Work item =>
A word-for-word copy of the listing is required, and it must contain no pictures.
(Data for analysis)
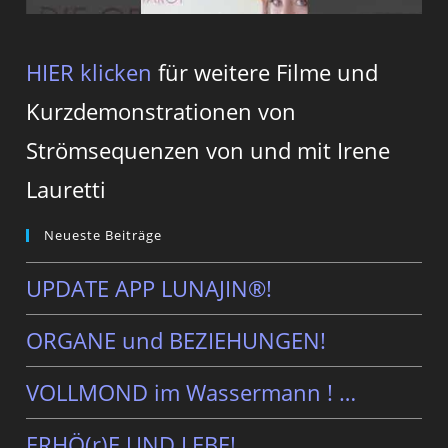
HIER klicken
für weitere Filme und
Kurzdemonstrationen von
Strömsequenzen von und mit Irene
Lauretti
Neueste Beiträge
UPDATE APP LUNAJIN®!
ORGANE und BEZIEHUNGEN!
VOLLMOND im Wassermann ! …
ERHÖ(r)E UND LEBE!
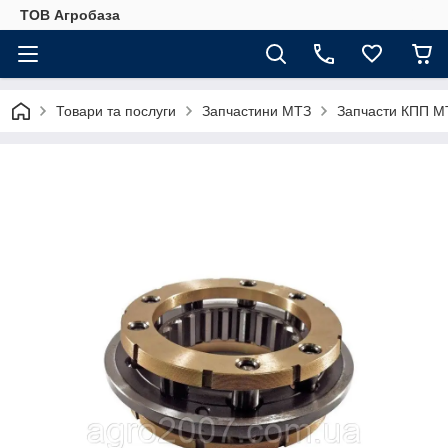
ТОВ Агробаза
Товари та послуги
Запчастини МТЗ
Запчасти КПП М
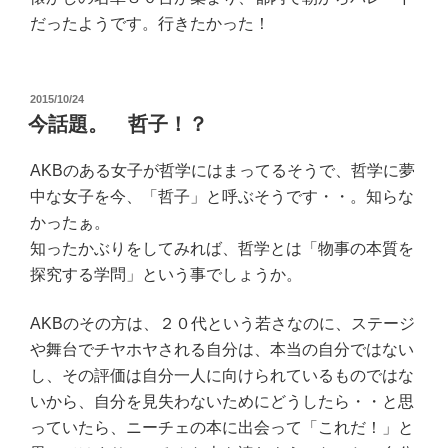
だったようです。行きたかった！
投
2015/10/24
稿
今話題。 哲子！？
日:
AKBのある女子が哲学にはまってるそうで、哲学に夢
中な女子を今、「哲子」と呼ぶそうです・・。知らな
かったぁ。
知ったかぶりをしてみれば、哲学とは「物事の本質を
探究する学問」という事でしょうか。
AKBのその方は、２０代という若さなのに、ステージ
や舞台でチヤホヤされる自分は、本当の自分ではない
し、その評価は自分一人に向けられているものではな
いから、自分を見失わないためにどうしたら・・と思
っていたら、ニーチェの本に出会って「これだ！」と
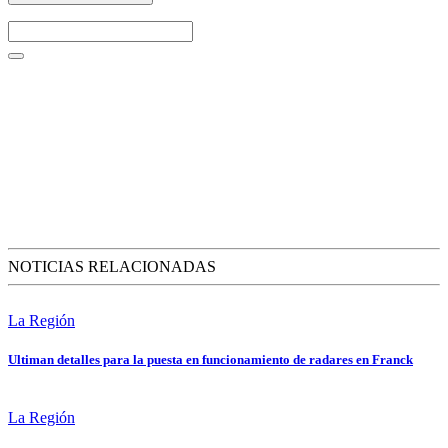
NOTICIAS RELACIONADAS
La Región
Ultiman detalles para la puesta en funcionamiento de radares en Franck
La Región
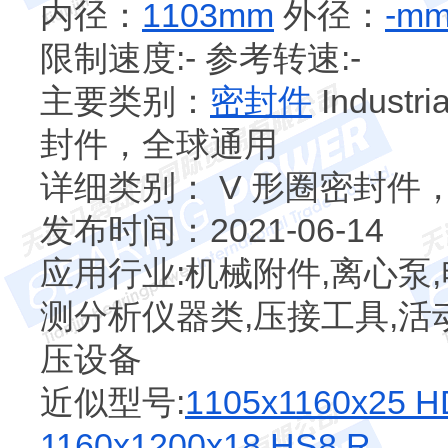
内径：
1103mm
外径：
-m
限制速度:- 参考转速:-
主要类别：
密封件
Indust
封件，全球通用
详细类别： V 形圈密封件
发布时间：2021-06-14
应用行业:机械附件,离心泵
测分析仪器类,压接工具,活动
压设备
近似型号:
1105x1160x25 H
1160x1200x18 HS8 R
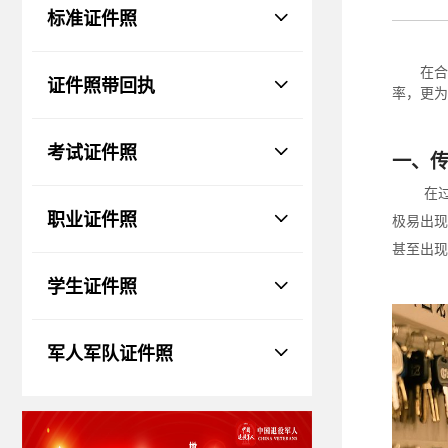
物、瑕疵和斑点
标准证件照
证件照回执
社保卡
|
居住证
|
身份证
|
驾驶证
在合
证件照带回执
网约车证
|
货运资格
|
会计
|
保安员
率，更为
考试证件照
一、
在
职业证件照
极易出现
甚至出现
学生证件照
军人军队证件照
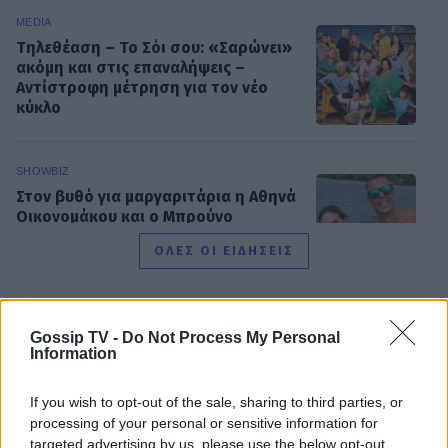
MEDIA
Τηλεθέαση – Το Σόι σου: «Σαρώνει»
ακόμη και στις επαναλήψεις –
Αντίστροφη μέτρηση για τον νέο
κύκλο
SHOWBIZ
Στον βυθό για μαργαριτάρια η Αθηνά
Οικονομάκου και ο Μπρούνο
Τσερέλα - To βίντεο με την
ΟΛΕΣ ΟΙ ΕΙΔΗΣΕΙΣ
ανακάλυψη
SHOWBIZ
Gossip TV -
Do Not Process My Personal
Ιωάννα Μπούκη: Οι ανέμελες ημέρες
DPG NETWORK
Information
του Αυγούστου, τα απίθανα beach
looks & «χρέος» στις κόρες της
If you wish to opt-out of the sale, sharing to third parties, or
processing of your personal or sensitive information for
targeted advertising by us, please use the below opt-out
(End Data for analysis)
Task result =>
HIER klicken
für weitere Filme und
Kurzdemonstrationen von
Strömsequenzen von und mit Irene
Lauretti
Neueste Beiträge
UPDATE APP LUNAJIN®!
ORGANE und BEZIEHUNGEN!
VOLLMOND im Wassermann ! …
ERHÖ(r)E UND LEBE!
ТОВ Агробаза
Товари та послуги
Запчастини МТЗ
Запчасти КПП М
だったようです。行きたかった！
投
2015/10/24
稿
今話題。 哲子！？
日:
AKBのある女子が哲学にはまってるそうで、哲学に夢
中な女子を今、「哲子」と呼ぶそうです・・。知らな
かったぁ。
知ったかぶりをしてみれば、哲学とは「物事の本質を
探究する学問」という事でしょうか。
AKBのその方は、２０代という若さなのに、ステージ
や舞台でチヤホヤされる自分は、本当の自分ではない
し、その評価は自分一人に向けられているものではな
いから、自分を見失わないためにどうしたら・・と思
っていたら、ニーチェの本に出会って「これだ！」と
NOTICIAS RELACIONADAS
La Región
Ultiman detalles para la puesta en funcionamiento de radares en Franck
La Región
内径：
1103mm
外径：
-m
限制速度:- 参考转速:-
主要类别：
密封件
Indust
封件，全球通用
详细类别： V 形圈密封件
发布时间：2021-06-14
应用行业:机械附件,离心泵
测分析仪器类,压接工具,活动
压设备
近似型号:
1105x1160x25 H
1160x1200x18 HS8 R
物、瑕疵和斑点
标准证件照
证件照回执
社保卡
|
居住证
|
身份证
|
驾驶证
在合
证件照带回执
网约车证
|
货运资格
|
会计
|
保安员
率，更为
考试证件照
一、
在
职业证件照
极易出现
甚至出现
学生证件照
军人军队证件照
MEDIA
Τηλεθέαση – Το Σόι σου: «Σαρώνει»
ακόμη και στις επαναλήψεις –
Αντίστροφη μέτρηση για τον νέο
κύκλο
SHOWBIZ
Στον βυθό για μαργαριτάρια η Αθηνά
Οικονομάκου και ο Μπρούνο
Τσερέλα - To βίντεο με την
ΟΛΕΣ ΟΙ ΕΙΔΗΣΕΙΣ
ανακάλυψη
SHOWBIZ
Gossip TV -
Do Not Process My Personal
Ιωάννα Μπούκη: Οι ανέμελες ημέρες
DPG NETWORK
Information
του Αυγούστου, τα απίθανα beach
looks & «χρέος» στις κόρες της
If you wish to opt-out of the sale, sharing to third parties, or
processing of your personal or sensitive information for
targeted advertising by us, please use the below opt-out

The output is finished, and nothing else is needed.